Au centre du bourg paisible de Plumergat, dans le Morbihan intérieur, l'église Saint-Thuriau s'impose comme l'un des édifices romans les plus authentiques du pays de Vannes. Dédiée à saint Thuriau, évêque légendaire de Dol-de-Bretagne vénéré dans toute la péninsule armoricaine, l'église conjugue la rigueur du roman breton avec les discrètes retouches gothiques que chaque siècle y a ajoutées, sans jamais dénaturer l'âme profonde du bâtiment. Ce qui distingue véritablement Saint-Thuriau, c'est la survie remarquable de ses quatre travées romanes, conservées dans un état de relative intégrité malgré les aléas du temps. Les arcades qui scandent la nef, portées par des piliers robustes, affichent des chapiteaux dont le décor sculpté, à peine lisible tant la pierre a été polie par les siècles, évoque les ateliers locaux du XIIe siècle. Ce palimpseste de pierre raconte, pour qui sait regarder, huit cents ans d'histoire religieuse et rurale de la Bretagne intérieure. L'expérience de visite est celle d'un dépouillement assumé : loin des cathédrales clinquantes, Saint-Thuriau offre une méditation sur l'essentiel. La pénombre dorée qui filtre par les baies, certaines encore d'origine romane tandis que d'autres furent redessinées à l'époque gothique, crée une atmosphère de recueillement rare. Quelques linteaux sculptés et des ajourations gothiques ponctuent la nef, témoins des transformations successives opérées du XIVe au XVIe siècle. Le cadre champêtre renforce le charme du lieu : l'église et son cimetière attenant sont enclos d'un mur de schiste typique du bocage morbihannais, et les chênes centenaires qui bordent le chemin d'accès amplifient le sentiment de traverser les époques. Pour le visiteur attentif, la comparaison entre les parties romanes et les ajouts médiévaux tardifs constitue un véritable manuel d'histoire de l'architecture à ciel ouvert.
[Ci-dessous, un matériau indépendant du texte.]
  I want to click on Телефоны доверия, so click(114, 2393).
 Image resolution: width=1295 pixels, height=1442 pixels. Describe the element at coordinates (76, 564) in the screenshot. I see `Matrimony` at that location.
L'église Saint-Thuriau s'inscrit dans la tradition du roman breton tardif, caractérisé par l'usage de matériaux locaux — granit et schiste du Morbihan — travaillés avec une économie de moyens qui confère aux édifices leur austérité si particulière. Le plan est celui d'une église à nef unique, prolongée par un chœur légèrement surélevé, selon un schéma courant dans les paroisses rurales de la région vannetaise au XIIe siècle. La tour-clocher, implantée à l'ouest ou en façade latérale selon l'usage breton, présente les proportions trapues typiques de la période romane. L'intérieur constitue le cœur architectural de l'édifice : quatre travées romanes se succèdent, rythmées par des arcades en plein cintre reposant sur des piliers massifs. Les chapiteaux qui couronnent ces supports méritent une attention particulière : bien qu'aujourd'hui très érodés, ils appartiennent à un répertoire décoratif mêlant entrelacs géométriques et motifs végétaux stylisés, héritage direct des ateliers sculpteurs actifs dans le diocèse de Vannes au tournant des XIIe et XIIIe siècles. Quelques linteaux et ajourations gothiques — fenêtres en tiers-point, moulures prismatiques — ponctuent l'ensemble et témoignent des remaniements médiévaux tardifs, intégrés avec une retenue qui préserve la lisibilité du bâti roman originel. Extérieurement, l'appareil de moellons grossièrement équarris, caractéristique de la construction rurale bretonne du XIIe siècle, contraste avec le soin apporté aux encadrements de baies et aux archivoltes des portails. L'enclos paroissial traditionnel, avec son mur d'enceinte en schiste local et son calvaire, complète un ensemble qui figure parmi les exemples les mieux préservés du patrimoine roman du Morbihan intérieur.